Designed to help answer the question, ‘what works best when it comes to engaging men and boys for gender equality?’, a valuable new evidence review called Engendering Men: A Collaborative Review of Evidence on Men and Boys in Social Change and Gender Equality, assesses trends and shifts in related social norms and structures over the past 20 years; successful policies and programmes and implications for best practice; and future directions for promoting men’s and boys’ support for gender equality.
The goal is to move beyond a narrow individualistic programmatic focus and attempt to achieve a broader and more comprehensive understanding of the interplay between laws, policies and institutional practices in achieving gender equality and the most effective pathways for sustainable change that take into account individual, community and structural factors.
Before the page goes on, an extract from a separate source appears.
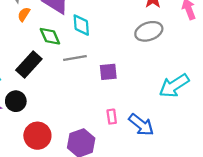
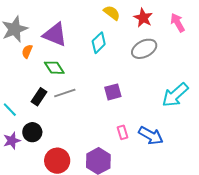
cyan diamond: (81, 25) -> (99, 43), moved, turned 60
gray line: (75, 58) -> (65, 93), moved
black rectangle: (29, 65) -> (39, 97), size x0.7

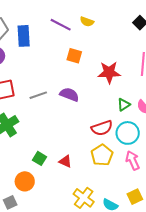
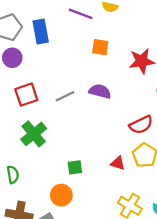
green square: (39, 158) -> (75, 167), turned -32
red triangle: (65, 161) -> (118, 163), moved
The evidence review aims to cultivate stronger leadership for working with boys and men to promote gender equality, by gathering, interrelating, analysing and strategically disseminating evidence and lessons in targeted and accessible formats for improved learning, policy and practice.
The chapters cover the following themes:
- Introduction: Framing the evidence and shifting social norms
2. Poverty, work and employment
3. Fatherhood, unpaid care and the care economy
4. Education
5. Sexual health and rights
6. Health and wellbeing
7. Sexual and gender-based violence
8. Conflict, security and peace-building
9. Public and political participation
It is part of a two-year project undertaken by the Institute of Development Studies and MeEngage Alliance co-chairs Promundo-US and Sonke Gender Justice, with funding from the UK Department for International DevelopmentDFID). The report is housed on IDS’s new Engendering Men: Evidence on Routes to Gender Equality’ (EMERGE) library: http://menandboys.ids.ac.uk/men-boys-and-gender-equality/evidence/review-findings
Also featured on the EMERGE website is a four-page preview of the evidence report.